Start of Raw data

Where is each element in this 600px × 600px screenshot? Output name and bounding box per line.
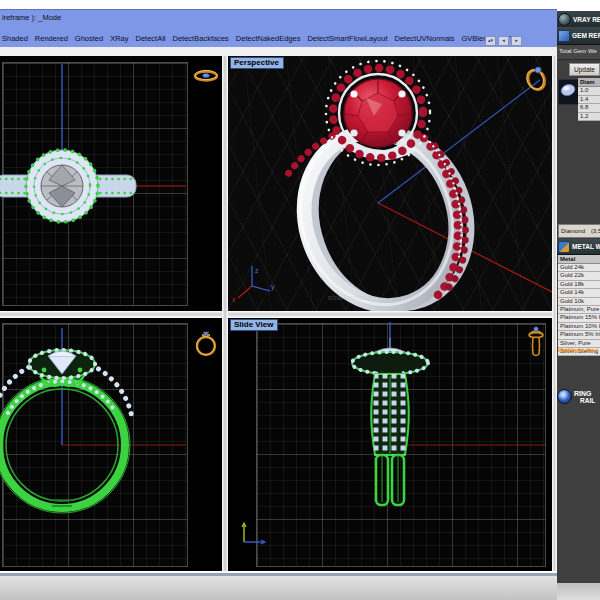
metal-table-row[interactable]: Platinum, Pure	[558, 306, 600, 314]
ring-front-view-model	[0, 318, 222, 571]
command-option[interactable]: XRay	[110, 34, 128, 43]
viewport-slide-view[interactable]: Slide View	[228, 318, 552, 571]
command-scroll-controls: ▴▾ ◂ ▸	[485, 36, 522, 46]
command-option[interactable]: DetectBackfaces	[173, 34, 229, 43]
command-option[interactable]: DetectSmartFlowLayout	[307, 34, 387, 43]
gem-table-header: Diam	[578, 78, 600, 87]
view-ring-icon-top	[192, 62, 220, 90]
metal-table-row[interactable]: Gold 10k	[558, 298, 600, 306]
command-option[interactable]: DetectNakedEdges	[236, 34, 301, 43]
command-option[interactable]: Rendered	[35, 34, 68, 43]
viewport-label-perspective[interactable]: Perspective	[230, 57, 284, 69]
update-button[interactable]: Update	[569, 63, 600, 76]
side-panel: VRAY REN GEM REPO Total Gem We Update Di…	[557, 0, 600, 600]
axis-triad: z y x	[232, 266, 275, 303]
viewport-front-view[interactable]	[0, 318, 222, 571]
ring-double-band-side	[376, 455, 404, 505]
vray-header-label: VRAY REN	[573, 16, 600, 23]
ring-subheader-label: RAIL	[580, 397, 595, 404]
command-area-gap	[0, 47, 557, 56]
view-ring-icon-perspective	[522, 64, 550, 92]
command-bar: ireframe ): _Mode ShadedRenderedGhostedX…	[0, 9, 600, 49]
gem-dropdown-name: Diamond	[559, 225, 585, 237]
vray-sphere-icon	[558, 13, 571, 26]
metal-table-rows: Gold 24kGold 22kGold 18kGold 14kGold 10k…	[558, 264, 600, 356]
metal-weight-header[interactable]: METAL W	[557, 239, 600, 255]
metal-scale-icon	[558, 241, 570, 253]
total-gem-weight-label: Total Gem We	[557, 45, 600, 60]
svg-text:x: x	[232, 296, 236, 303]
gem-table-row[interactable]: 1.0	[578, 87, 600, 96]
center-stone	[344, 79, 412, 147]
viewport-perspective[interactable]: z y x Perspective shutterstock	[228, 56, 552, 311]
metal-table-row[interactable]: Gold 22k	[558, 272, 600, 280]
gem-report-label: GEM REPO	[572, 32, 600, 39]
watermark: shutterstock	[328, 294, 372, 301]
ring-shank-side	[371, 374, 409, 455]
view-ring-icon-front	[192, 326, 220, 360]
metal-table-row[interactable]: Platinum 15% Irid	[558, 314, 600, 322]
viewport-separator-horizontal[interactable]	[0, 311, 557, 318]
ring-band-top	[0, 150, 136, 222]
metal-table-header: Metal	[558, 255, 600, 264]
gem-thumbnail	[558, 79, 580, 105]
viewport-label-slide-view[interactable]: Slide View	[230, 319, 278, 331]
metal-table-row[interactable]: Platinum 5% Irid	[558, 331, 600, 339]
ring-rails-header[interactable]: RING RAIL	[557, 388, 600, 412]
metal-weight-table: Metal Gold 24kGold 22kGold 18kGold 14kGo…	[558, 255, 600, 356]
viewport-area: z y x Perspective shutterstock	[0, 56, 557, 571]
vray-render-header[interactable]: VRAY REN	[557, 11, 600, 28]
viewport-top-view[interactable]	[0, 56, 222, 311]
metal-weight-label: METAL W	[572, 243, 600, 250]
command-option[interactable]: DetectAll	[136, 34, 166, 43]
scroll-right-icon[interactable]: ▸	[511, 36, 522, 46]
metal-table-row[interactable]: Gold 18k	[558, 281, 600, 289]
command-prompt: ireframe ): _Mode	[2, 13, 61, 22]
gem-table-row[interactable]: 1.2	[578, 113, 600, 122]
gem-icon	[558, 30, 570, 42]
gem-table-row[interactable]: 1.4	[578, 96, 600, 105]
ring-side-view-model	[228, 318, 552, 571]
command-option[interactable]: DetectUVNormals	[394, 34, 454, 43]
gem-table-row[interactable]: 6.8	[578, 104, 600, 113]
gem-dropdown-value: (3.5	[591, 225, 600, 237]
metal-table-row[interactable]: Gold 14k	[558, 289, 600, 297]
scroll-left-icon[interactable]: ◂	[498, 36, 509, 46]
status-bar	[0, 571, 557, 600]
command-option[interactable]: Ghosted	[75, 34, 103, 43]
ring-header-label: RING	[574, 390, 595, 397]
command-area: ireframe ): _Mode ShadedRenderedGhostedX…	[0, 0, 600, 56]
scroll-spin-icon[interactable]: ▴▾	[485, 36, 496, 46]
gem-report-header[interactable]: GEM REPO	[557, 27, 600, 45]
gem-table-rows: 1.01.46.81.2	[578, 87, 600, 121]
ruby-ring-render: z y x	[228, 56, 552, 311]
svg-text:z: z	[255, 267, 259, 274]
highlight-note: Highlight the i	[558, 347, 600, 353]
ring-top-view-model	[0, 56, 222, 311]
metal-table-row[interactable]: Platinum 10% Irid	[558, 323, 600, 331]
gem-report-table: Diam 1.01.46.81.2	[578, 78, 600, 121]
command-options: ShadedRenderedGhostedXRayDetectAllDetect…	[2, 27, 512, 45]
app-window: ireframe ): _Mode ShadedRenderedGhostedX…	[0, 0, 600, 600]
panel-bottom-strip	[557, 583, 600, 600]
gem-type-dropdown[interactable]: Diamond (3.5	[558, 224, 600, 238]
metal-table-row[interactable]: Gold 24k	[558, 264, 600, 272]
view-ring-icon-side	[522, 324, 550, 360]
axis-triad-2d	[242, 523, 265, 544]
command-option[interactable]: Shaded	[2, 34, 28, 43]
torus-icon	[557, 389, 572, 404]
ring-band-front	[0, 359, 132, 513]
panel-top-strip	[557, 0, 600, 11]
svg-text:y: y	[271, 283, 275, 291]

End of Raw data

• [Work to be completed]:
Repeat the data word for word, minus any pictures.

• [Result]:
Where is each element in this 600px × 600px screenshot? Output name and bounding box per line.
metal-table-row[interactable]: Platinum, Pure	[558, 306, 600, 314]
ring-front-view-model	[0, 318, 222, 571]
command-option[interactable]: XRay	[110, 34, 128, 43]
viewport-slide-view[interactable]: Slide View	[228, 318, 552, 571]
command-scroll-controls: ▴▾ ◂ ▸	[485, 36, 522, 46]
command-option[interactable]: DetectBackfaces	[173, 34, 229, 43]
command-option[interactable]: DetectSmartFlowLayout	[307, 34, 387, 43]
gem-table-header: Diam	[578, 78, 600, 87]
view-ring-icon-top	[192, 62, 220, 90]
metal-table-row[interactable]: Gold 10k	[558, 298, 600, 306]
command-option[interactable]: DetectNakedEdges	[236, 34, 301, 43]
command-option[interactable]: Rendered	[35, 34, 68, 43]
viewport-label-perspective[interactable]: Perspective	[230, 57, 284, 69]
update-button[interactable]: Update	[569, 63, 600, 76]
side-panel: VRAY REN GEM REPO Total Gem We Update Di…	[557, 0, 600, 600]
axis-triad: z y x	[232, 266, 275, 303]
viewport-front-view[interactable]	[0, 318, 222, 571]
ring-double-band-side	[376, 455, 404, 505]
vray-header-label: VRAY REN	[573, 16, 600, 23]
ring-subheader-label: RAIL	[580, 397, 595, 404]
command-area-gap	[0, 47, 557, 56]
view-ring-icon-perspective	[522, 64, 550, 92]
command-bar: ireframe ): _Mode ShadedRenderedGhostedX…	[0, 9, 600, 49]
gem-dropdown-name: Diamond	[559, 225, 585, 237]
vray-sphere-icon	[558, 13, 571, 26]
metal-table-rows: Gold 24kGold 22kGold 18kGold 14kGold 10k…	[558, 264, 600, 356]
metal-weight-header[interactable]: METAL W	[557, 239, 600, 255]
metal-scale-icon	[558, 241, 570, 253]
total-gem-weight-label: Total Gem We	[557, 45, 600, 60]
svg-text:x: x	[232, 296, 236, 303]
gem-table-row[interactable]: 1.0	[578, 87, 600, 96]
center-stone	[344, 79, 412, 147]
viewport-perspective[interactable]: z y x Perspective shutterstock	[228, 56, 552, 311]
metal-table-row[interactable]: Gold 22k	[558, 272, 600, 280]
gem-report-label: GEM REPO	[572, 32, 600, 39]
watermark: shutterstock	[328, 294, 372, 301]
ring-shank-side	[371, 374, 409, 455]
view-ring-icon-front	[192, 326, 220, 360]
metal-table-row[interactable]: Platinum 15% Irid	[558, 314, 600, 322]
viewport-separator-horizontal[interactable]	[0, 311, 557, 318]
ring-band-top	[0, 150, 136, 222]
metal-table-header: Metal	[558, 255, 600, 264]
gem-thumbnail	[558, 79, 580, 105]
viewport-label-slide-view[interactable]: Slide View	[230, 319, 278, 331]
metal-table-row[interactable]: Platinum 5% Irid	[558, 331, 600, 339]
ring-rails-header[interactable]: RING RAIL	[557, 388, 600, 412]
metal-weight-table: Metal Gold 24kGold 22kGold 18kGold 14kGo…	[558, 255, 600, 356]
viewport-area: z y x Perspective shutterstock	[0, 56, 557, 571]
vray-render-header[interactable]: VRAY REN	[557, 11, 600, 28]
viewport-top-view[interactable]	[0, 56, 222, 311]
metal-weight-label: METAL W	[572, 243, 600, 250]
command-option[interactable]: DetectAll	[136, 34, 166, 43]
scroll-right-icon[interactable]: ▸	[511, 36, 522, 46]
metal-table-row[interactable]: Gold 18k	[558, 281, 600, 289]
command-prompt: ireframe ): _Mode	[2, 13, 61, 22]
gem-table-row[interactable]: 1.2	[578, 113, 600, 122]
gem-icon	[558, 30, 570, 42]
gem-table-row[interactable]: 1.4	[578, 96, 600, 105]
ring-side-view-model	[228, 318, 552, 571]
command-option[interactable]: DetectUVNormals	[394, 34, 454, 43]
gem-table-row[interactable]: 6.8	[578, 104, 600, 113]
gem-dropdown-value: (3.5	[591, 225, 600, 237]
metal-table-row[interactable]: Gold 14k	[558, 289, 600, 297]
scroll-left-icon[interactable]: ◂	[498, 36, 509, 46]
status-bar	[0, 571, 557, 600]
command-option[interactable]: Ghosted	[75, 34, 103, 43]
ring-header-label: RING	[574, 390, 595, 397]
command-area: ireframe ): _Mode ShadedRenderedGhostedX…	[0, 0, 600, 56]
scroll-spin-icon[interactable]: ▴▾	[485, 36, 496, 46]
gem-report-header[interactable]: GEM REPO	[557, 27, 600, 45]
gem-table-rows: 1.01.46.81.2	[578, 87, 600, 121]
ruby-ring-render: z y x	[228, 56, 552, 311]
svg-text:z: z	[255, 267, 259, 274]
highlight-note: Highlight the i	[558, 347, 600, 353]
ring-top-view-model	[0, 56, 222, 311]
metal-table-row[interactable]: Platinum 10% Irid	[558, 323, 600, 331]
gem-report-table: Diam 1.01.46.81.2	[578, 78, 600, 121]
command-options: ShadedRenderedGhostedXRayDetectAllDetect…	[2, 27, 512, 45]
app-window: ireframe ): _Mode ShadedRenderedGhostedX…	[0, 0, 600, 600]
panel-bottom-strip	[557, 583, 600, 600]
gem-type-dropdown[interactable]: Diamond (3.5	[558, 224, 600, 238]
metal-table-row[interactable]: Gold 24k	[558, 264, 600, 272]
view-ring-icon-side	[522, 324, 550, 360]
axis-triad-2d	[242, 523, 265, 544]
command-option[interactable]: Shaded	[2, 34, 28, 43]
torus-icon	[557, 389, 572, 404]
ring-band-front	[0, 359, 132, 513]
panel-top-strip	[557, 0, 600, 11]
svg-text:y: y	[271, 283, 275, 291]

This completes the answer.